(Transcribed page contents)
[Start of section]

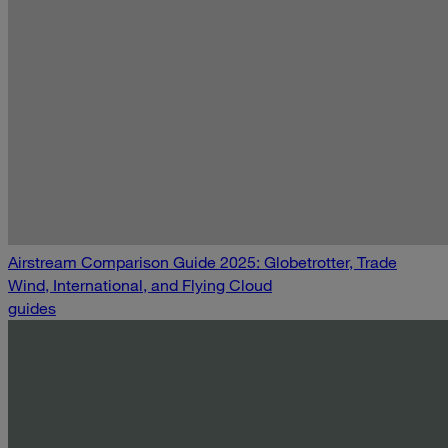
Airstream Comparison Guide 2025: Globetrotter, Trade
Wind, International, and Flying Cloud
guides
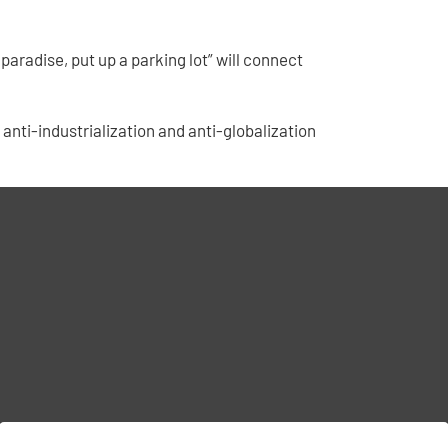
aradise, put up a parking lot” will connect
’s anti-industrialization and anti-globalization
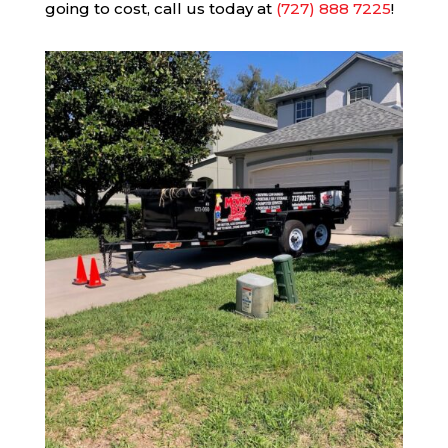
going to cost, call us today at
(727) 888 7225
!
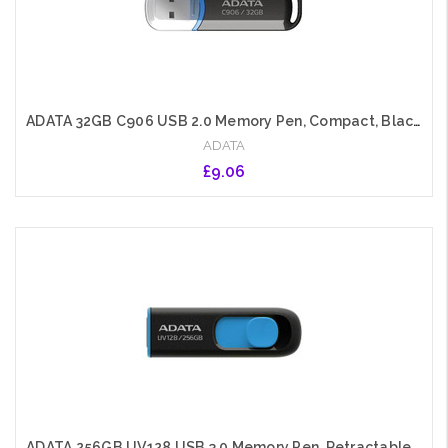
ADATA 32GB C906 USB 2.0 Memory Pen, Compact, Black & Blue
ADATA
£9.06
Add to Cart
ADATA 256GB UV128 USB 3.0 Memory Pen, Retractable, Capless, Black & Blue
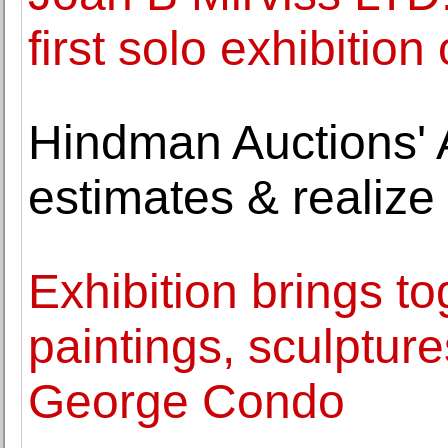
first solo exhibitio
Hindman Auctions' A
estimates & realize 
Exhibition brings t
paintings, sculptu
George Condo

[End of section]

• [What is being asked]
Print the lines from the line with "(727) 888 7225" to the end of the data above. Include both ends, exclude the pictures, and add nothing else.

• [Written solution]
(727) 888 7225
!
ADATA 32GB C906 USB 2.0 Memory Pen, Compact, Black & Blue
ADATA
£9.06
Add to Cart
ADATA 256GB UV128 USB 3.0 Memory Pen, Retractable, Capless, Black & Blue
first solo exhibitio
Hindman Auctions' A
estimates & realize 
Exhibition brings t
paintings, sculptu
George Condo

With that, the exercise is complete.